禁断溺愛〜政略花嫁は悪魔に純潔を甘く奪われ愛を宿す〜
――さて。突然だが、私と夫は政略結婚である。
見ての通り望まぬ相手、を通り越して嫌悪感を抱く……も通り越して、生理的に無理!な男と結婚する羽目になったのには深い理由がある。

終戦後、戦争を経験した祖父が立ち上げた『セイカ警備株式会社』は、地方にある小さな街を守る小さな警備会社だった。

私の名前と同じなのは、創業時に初孫にはセイカと名付けると決めて会社名にしたから。孫の代以降も末永く、日本が清らかな平和と安全で華やいでいるようにと願いを込めてあるそうだ。

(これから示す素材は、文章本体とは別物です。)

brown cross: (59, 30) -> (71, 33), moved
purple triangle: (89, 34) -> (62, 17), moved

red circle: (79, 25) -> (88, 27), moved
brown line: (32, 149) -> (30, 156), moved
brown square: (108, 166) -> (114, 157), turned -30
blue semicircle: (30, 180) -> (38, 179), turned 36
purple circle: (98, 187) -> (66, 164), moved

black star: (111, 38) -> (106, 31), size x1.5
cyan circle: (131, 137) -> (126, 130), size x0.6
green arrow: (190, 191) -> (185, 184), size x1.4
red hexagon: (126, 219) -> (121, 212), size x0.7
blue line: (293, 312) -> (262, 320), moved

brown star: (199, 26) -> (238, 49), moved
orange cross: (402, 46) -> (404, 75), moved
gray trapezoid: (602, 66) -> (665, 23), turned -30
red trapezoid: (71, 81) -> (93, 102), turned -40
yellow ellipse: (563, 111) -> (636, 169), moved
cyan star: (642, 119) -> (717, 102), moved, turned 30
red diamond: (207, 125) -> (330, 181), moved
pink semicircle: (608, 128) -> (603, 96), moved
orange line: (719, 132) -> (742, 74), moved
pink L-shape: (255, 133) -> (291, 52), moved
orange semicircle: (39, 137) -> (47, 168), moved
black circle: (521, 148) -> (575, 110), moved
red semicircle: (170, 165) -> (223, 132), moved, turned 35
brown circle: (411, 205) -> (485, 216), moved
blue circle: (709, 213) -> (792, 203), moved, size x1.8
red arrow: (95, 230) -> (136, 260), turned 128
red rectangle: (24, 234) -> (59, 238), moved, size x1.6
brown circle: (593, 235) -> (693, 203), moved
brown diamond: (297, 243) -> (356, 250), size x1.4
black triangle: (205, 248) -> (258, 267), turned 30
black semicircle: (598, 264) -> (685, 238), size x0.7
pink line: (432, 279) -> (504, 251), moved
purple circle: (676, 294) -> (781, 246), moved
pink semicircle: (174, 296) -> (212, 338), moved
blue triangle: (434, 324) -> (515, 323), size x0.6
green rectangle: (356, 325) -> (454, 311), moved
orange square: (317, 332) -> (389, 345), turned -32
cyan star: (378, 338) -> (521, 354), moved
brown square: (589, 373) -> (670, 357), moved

そんな祖父の会社は、高度経済成長期やオリンピックなどの煽りを受けながら拡大した。
けれども、平成に入るとテレビCMを打つ会社の台頭で顧客離れが進んで……。警備業界が注目され、どこも売上高を数百億円に伸ばしている令和において、九州に点在するうちの売上高は下降が続くばかり。
そんな中、東京都に本社を構える『東藤セキュリティ』が、ぜひ傘下にと事業提携を申し出てくれた。社長が代替わりしてからここ数年で急成長を遂げた、大手警備会社だ。
それからはあっと言う間に話がまとまった。だが、しかし。

『悪いな清華……。すぐに帰ってきてくれないか』
「へ? どうしたの?」
『今すぐ、社長室に来てくれ……』

五月晴れの下。
大学卒業後から父の会社で働き始めた私が皆の昼食を買うため近所のデリに向かっていると、珍しく父から電話が来た。
メニューの変更かな?と思いながら、「はーい」なんてのんきな声で応答する。けれどスマホ越しに聞こえたのは、父の震える声だった。

ただならぬ気配に急いで会社へ向かう。
社名の看板が掲げられた五階建ての自社ビル。その社長室にいたのは、黒服の屈強な男たちに拳銃を突きつけられ、顔を真っ青にしている両親と弟だった。